Todo pasó rápidamente, sin una palabra. Él se levantó, y Gretchen oyó que cruzaba la estancia en dirección al interruptor de la luz. Dio un salto, corrió al dormitorio y cerró la puerta. Se lavó rápidamente la cara con agua fría y contempló su imagen en el espejo. Borró las huellas de lápiz de labios con que él la había tiznado alrededor de la boca. Le habría gustado darse una ducha caliente, pero no quería que él se diese cuenta de que lo hacía. Se puso una bata y esperó un buen rato, confiando en que él se habría marchado al salir ella. Pero todavía estaba allí, plantado en medio de la habitación, vestido, impasible. Gretchen trató de sonreír. No tenía la menor idea de cómo había pasado todo aquello.

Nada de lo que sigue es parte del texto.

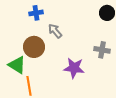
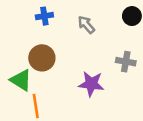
gray arrow: (55, 31) -> (86, 25), moved

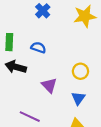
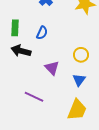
blue semicircle: (38, 47) -> (42, 33), turned 96

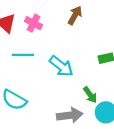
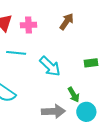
pink cross: (33, 23) -> (29, 25), turned -35

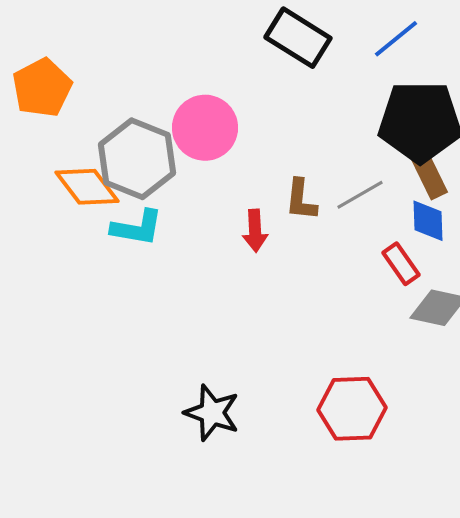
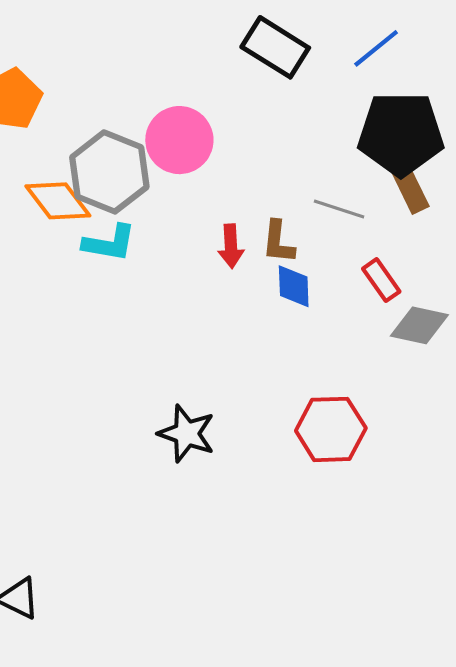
gray line: (360, 195) -> (339, 209), turned 48
brown L-shape: (301, 200) -> (278, 242), moved
blue diamond: (428, 221) -> (294, 286), moved

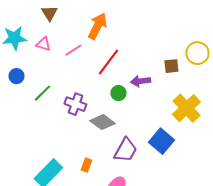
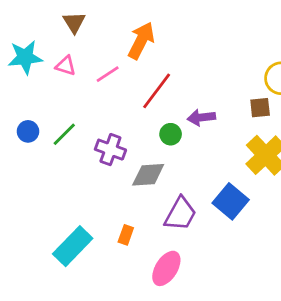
brown square: (171, 66) -> (260, 108), moved
blue circle: (16, 76) -> (28, 131), moved
gray diamond: (102, 122) -> (148, 175), turned -40

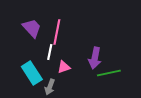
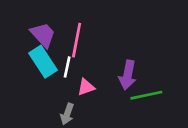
cyan rectangle: (32, 73) -> (43, 62), moved

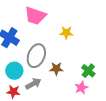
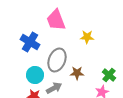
pink trapezoid: (35, 16) -> (56, 20), turned 50

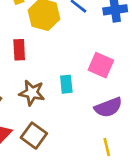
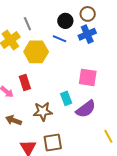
purple semicircle: (108, 107) -> (86, 109), moved
brown square: (34, 136) -> (53, 142), turned -30

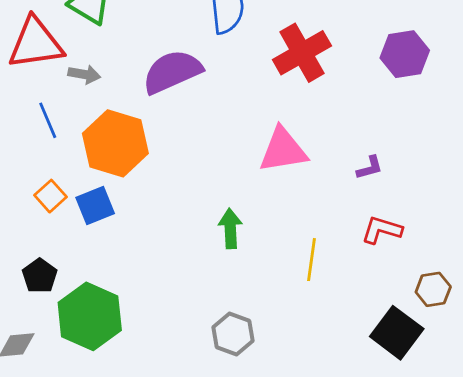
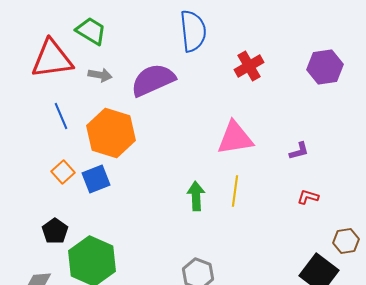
red cross: (302, 53) -> (249, 66), size x0.7
gray arrow: (84, 74) -> (100, 75), moved
red L-shape: (382, 230) -> (308, 197), size x0.7
yellow line: (311, 260) -> (235, 191), moved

—No vuelvas a hacer esto con nadie, amiga mía —dijo él, llanamente—. Y menos aún, conmigo. No lo toleraría. No quiero condescendencia. No quiero formar parte de cualquier programa de integración racial.
Gretchen permaneció con la cabeza gacha, incapaz de hablar.
—Cuando consigas tu título —prosiguió él, en el mismo tono pausado y malévolo—, podrás jugar a ser el Hada Bienhechora de los pobres bastardos de los hospitales de caridad, la hermosa y rica dama blanca que quiere demostrar a los negritos y a los pobrecitos mexicanos lo generoso y democrático que es este magnífico país, y lo cariñosas que pueden ser las bellas y cultas damas blancas y cristianas que se encuentran sin marido. Yo no estaré aquí para verlo. Estaré de nuevo en África, rezando para que los agradecidos negritos y los agradecidos mexicanitos se decidan a cortaros el gaznate.
Salió sin decir más. La puerta de la entrada se cerró casi sin ruido.
Al cabo de un rato, Gretchen limpió la mesa donde habían estado trabajando. Dejó las tazas, los platitos y la cafetera en el fregadero de la cocina y amontonó los libros a un lado de la mesa. Soy demasiado vieja para los libros escolares, pensó. No puedo competir con los demás. Después, caminando dolorida, fue a echar el cerrojo a la puerta. Arnold Simms, el de la bata de color castaño, puedes estar tranquilo, pensó, mientras apagaba las luces. He pagado por ti.
Por la mañana no asistió a las dos clases del sábado, sino que llamó a Sam Corey al estudio y le preguntó si podía ir a hablar con él.